Location
- Leamore Lane Bloxwich, West Midlands, WS2 7NR England
- 52°36′36″N 2°01′00″W﻿ / ﻿52.610115264640948°N 2.016633936288004°W

Information
- Type: Academy
- Motto: 'Be The Best You Can Be'
- Department for Education URN: 137274 Tables
- Ofsted: Reports
- Head Teacher: James Till
- Gender: Mixed
- Age: 3 to 19
- Enrolment: 1,326
- Houses: Brindley Watt Stephenson Telford
- Website: www.bloxwichacademy.co.uk

= Bloxwich Academy =

Bloxwich Academy is a mixed all-through school located in Bloxwich, West Midlands, England. The school serves the south-western side of Bloxwich which includes the areas of Beechdale and Leamore.
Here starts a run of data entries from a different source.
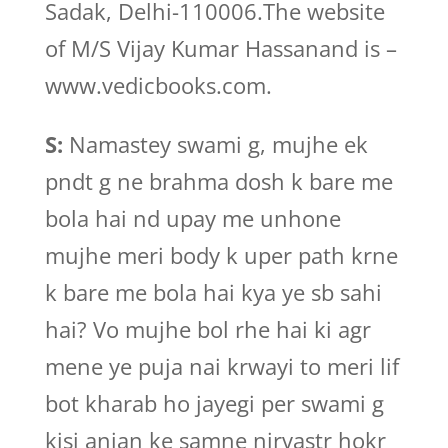
Sadak, Delhi-110006.The website
of M/S Vijay Kumar Hassanand is –
www.vedicbooks.com.
S:
Namastey swami g, mujhe ek
pndt g ne brahma dosh k bare me
bola hai nd upay me unhone
mujhe meri body k uper path krne
k bare me bola hai kya ye sb sahi
hai? Vo mujhe bol rhe hai ki agr
mene ye puja nai krwayi to meri lif
bot kharab ho jayegi per swami g
kisi anjan ke samne nirvastr hokr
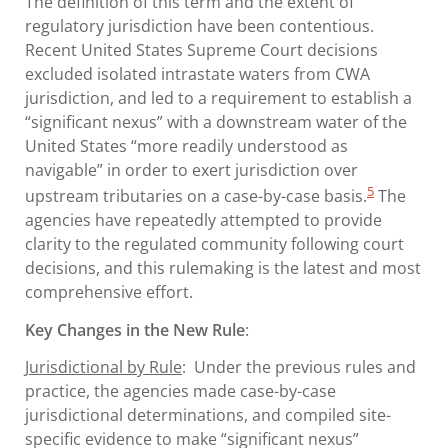
The definition of this term and the extent of
regulatory jurisdiction have been contentious.
Recent United States Supreme Court decisions
excluded isolated intrastate waters from CWA
jurisdiction, and led to a requirement to establish a
“significant nexus” with a downstream water of the
United States “more readily understood as
navigable” in order to exert jurisdiction over
5
upstream tributaries on a case-by-case basis.
The
agencies have repeatedly attempted to provide
clarity to the regulated community following court
decisions, and this rulemaking is the latest and most
comprehensive effort.
Key Changes in the New Rule
:
Jurisdictional by Rule
: Under the previous rules and
practice, the agencies made case-by-case
jurisdictional determinations, and compiled site-
specific evidence to make “significant nexus”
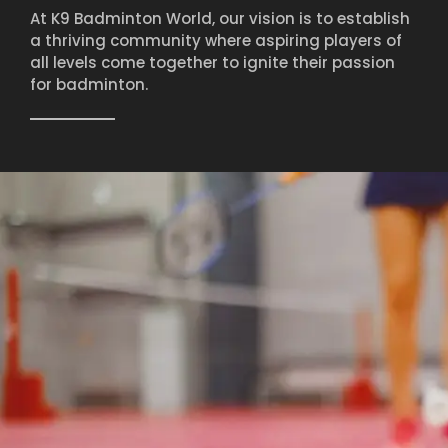
At K9 Badminton World, our vision is to establish
a thriving community where aspiring players of
all levels come together to ignite their passion
for badminton.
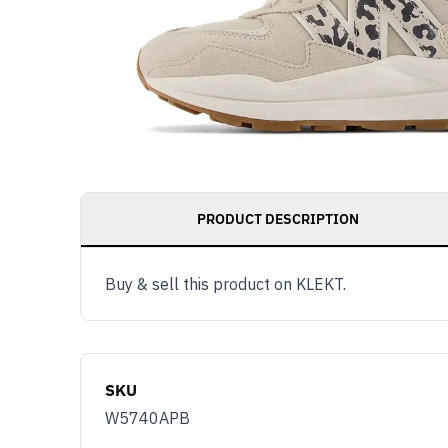
PRODUCT DESCRIPTION
Buy & sell this product on KLEKT.
Get notified as 
live, access to 
member benefit
SKU
Email
W5740APB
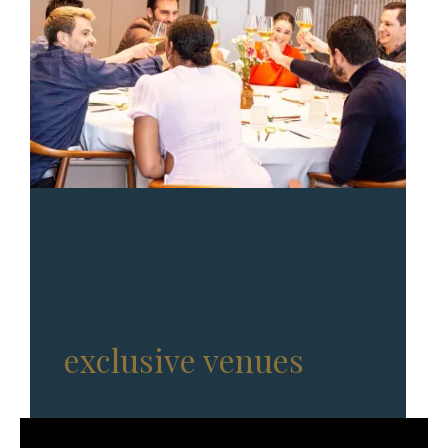
Full-service events in
exclusive venues
, with
Michelin-star chefs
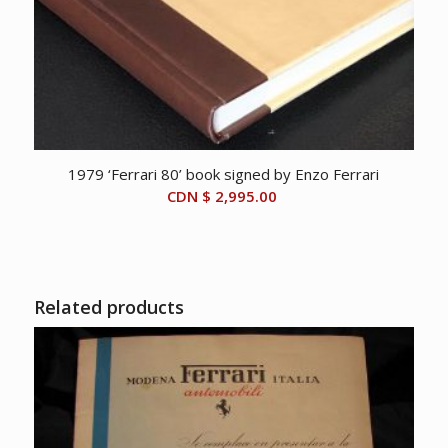
1979 ‘Ferrari 80’ book signed by Enzo Ferrari
CDN $
2,995.00
Related products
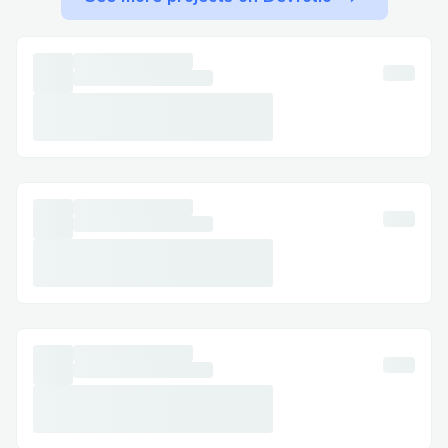
have specific questions. This guide will
provide you with easy steps to get in
touch via phone (+1→888→(657)→83.8O)
[US/OTA] (Live Person), along with tips on
the best times to call to reduce wait
times and get the help you need.
Why Contact a Live Person at Expedia ?
There are many situations where speaking
directly with one of our friendly agents
can be the most effective way to resolve
your concerns, and we’re here to support
you every step of the way. Here are some
common scenarios where we can help:
Flight changes or cancellations: If your
travel plans have changed unexpectedly,
our live assistance at Expedia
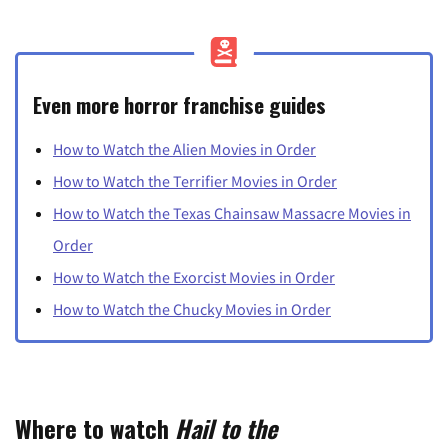
Even more horror franchise guides
How to Watch the Alien Movies in Order
How to Watch the Terrifier Movies in Order
How to Watch the Texas Chainsaw Massacre Movies in
Order
How to Watch the Exorcist Movies in Order
How to Watch the Chucky Movies in Order
Where to watch
Hail to the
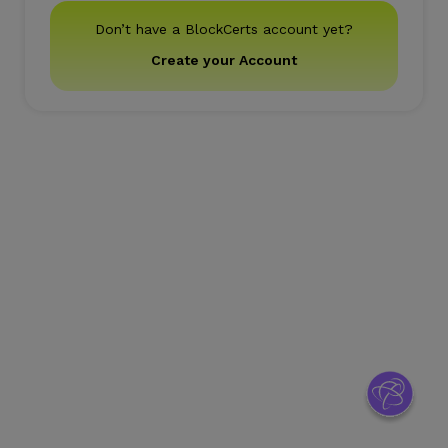
Don’t have a BlockCerts account yet?
Create your Account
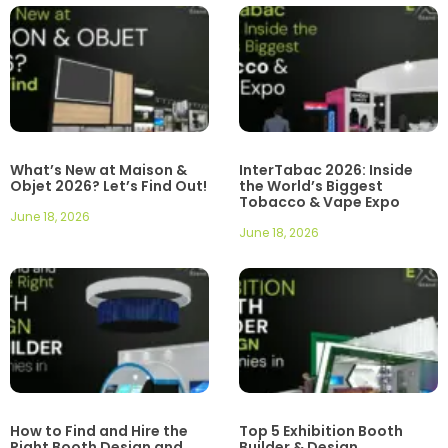
What’s New at Maison &
InterTabac 2026: Inside
Objet 2026? Let’s Find Out!
the World’s Biggest
Tobacco & Vape Expo
June 18, 2026
June 18, 2026
How to Find and Hire the
Top 5 Exhibition Booth
Right Booth Design and
Builder & Design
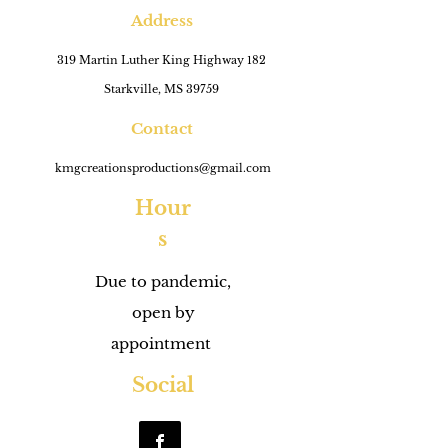
Address
319 Martin Luther King Highway 182
Starkville, MS 39759
Contact
kmgcreationsproductions@gmail.com
Hour
s
Due to pandemic,
open by
appointment
Social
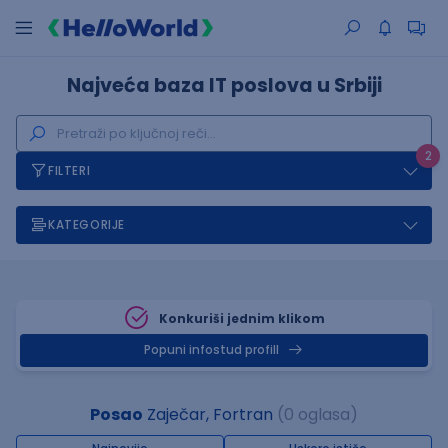
Najveća baza IT poslova u Srbiji
2
FILTERI
KATEGORIJE
Konkuriši jednim klikom
Popuni infostud profill
Posao
Zaječar, Fortran
(0 oglasa)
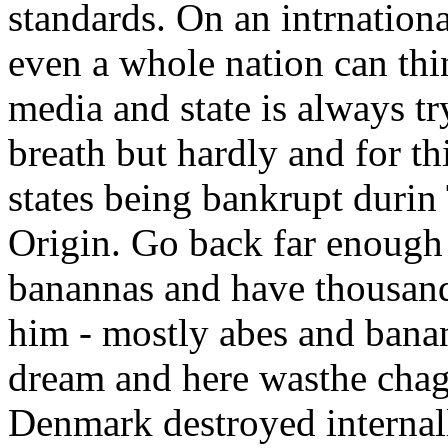
standards. On an intrnationa
even a whole nation can thi
media and state is always tr
breath but hardly and for t
states being bankrupt durin
Origin. Go back far enough
banannas and have thousand
him - mostly abes and bana
dream and here wasthe chage 
Denmark destroyed internall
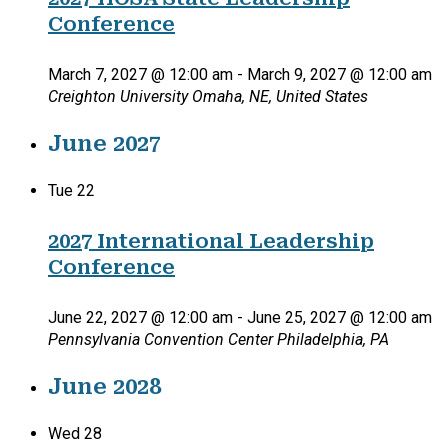
Conference
March 7, 2027 @ 12:00 am
-
March 9, 2027 @ 12:00 am
Creighton University
Omaha, NE, United States
June 2027
Tue
22
2027 International Leadership
Conference
June 22, 2027 @ 12:00 am
-
June 25, 2027 @ 12:00 am
Pennsylvania Convention Center
Philadelphia, PA
June 2028
Wed
28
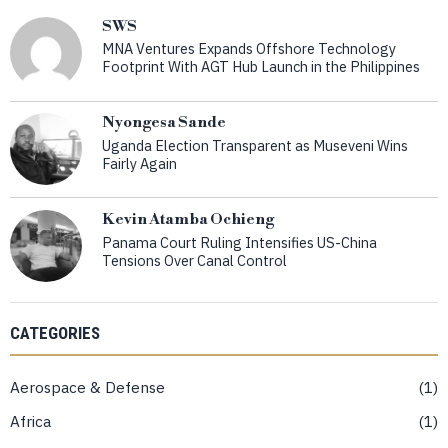
SWS
MNA Ventures Expands Offshore Technology
Footprint With AGT Hub Launch in the Philippines
Nyongesa Sande
Uganda Election Transparent as Museveni Wins
Fairly Again
Kevin Atamba Ochieng
Panama Court Ruling Intensifies US-China
Tensions Over Canal Control
CATEGORIES
Aerospace & Defense
1
Africa
1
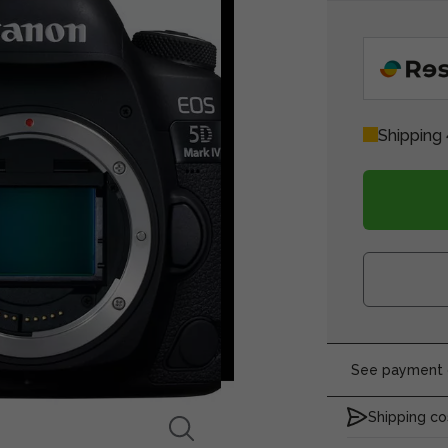
Shipping 
See payment o
Shipping co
Frank F. Harrison School opened on the current school site in 1965, and expansion work took place in 1968 and again in 1971. It has had higher pupil numbers since September 1992, when it took in most of the pupils from the closing Forest Comprehensive School.

The current school was formed from the merger of Frank F. Harrison Engineering College and Hatherton Primary School. The merged academy was originally known as The Mirus Academy, but has since been renamed Bloxwich Academy. The school is sponsored by The Matrix Academy Trust.